# Andie's Mountain Mittsu



## Underd0g (Jun 12, 2018)

​​​
Oh, That's Bad?​
Andie was at the pond one day when a duck swam up to him, "Hello." said the duck. "What's your story?" she asked of Andie.

Andie had never heard such a greeting before, so he simply said "I'm Andie, I live around here." But then he thought he would try the new greeting himself, "What's your story?"

So the duck began: "Well, I was flying with my flock when I became distracted by a beautiful forest and was separated from my friends."

"Oh, that's bad." Andie remarked.

"No, that's good because a new flock came along and there were friends I hadn't seenin a long time and we were able to talk about the good old days." Said the duck.

"Oh, that's good." said Andie.

"No, that's bad." replied the duck. "While we were talking and flying I didn't notice a treetop and I hit it hurting my wing. I fell to the ground, injured."

"Oh, that's bad." Andie said sympathetically.

"No, that's good." the duck continued,  "Because while I was nursing the wound a hunter was in the area and he didn't see me because he was looking into the sky."

"Oh, that's good." Andie said, relieved the duck had escaped the danger of the hunter.

"No, that's bad." The duck said sadly. "Because the hunter chased the flock away, and I was stranded and lost."

"Oh, that's bad." said Andie. 

"No, that's good." the duck said cheerily. "It gave me time to build a nest."

"Oh, that's good." said Andie slowly.

"No, that's bad." the duck said quietly. Then she whispered, "It attracted wolves, and they destroyed my nest, and drove me away." Her voice rose louder. "I was alone and hungry."

"Oh, that's bad." Andie said suspiciously.

"No, that's good." the duck said triumphantly. "While I was looking for a new place to build a nest, I found a patch of wild grain and grass. There was so much seed and food I couldn't eat it all."

"Oh that's good." Andie said unconvincingly.

"No, that's bad." said the duck, "When I honked with glee, a flock of strange ducks I had never seen before heard my honking, came and gobbled up all the food."

"Oh,that's bad." Andie said frustrated.

"No,that's good." the duck said, "because they befriended me, and they knew where my flock was, and they took me right to them."

Andie was quiet for a moment and then he asked, "Is that good?"

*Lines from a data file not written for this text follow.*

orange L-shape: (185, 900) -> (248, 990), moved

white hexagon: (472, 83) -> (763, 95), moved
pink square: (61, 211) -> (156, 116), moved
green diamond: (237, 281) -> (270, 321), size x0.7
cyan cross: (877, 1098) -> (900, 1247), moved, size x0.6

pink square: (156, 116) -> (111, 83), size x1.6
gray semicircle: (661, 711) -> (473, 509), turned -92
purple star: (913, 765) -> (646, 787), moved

The duck looked at Andie strangely and replied, "Of course that was good, why wouldn't it be? What a silly question."


----------



## Jack of all trades (Jul 5, 2018)

I enjoyed this one as well!!

These might make good children's books. I'd change the title of this one, I think. But I don't have an alternative to suggest, at the moment.

It reminds me the story of the Chinese farmer.

Anyway, enjoyed it!


----------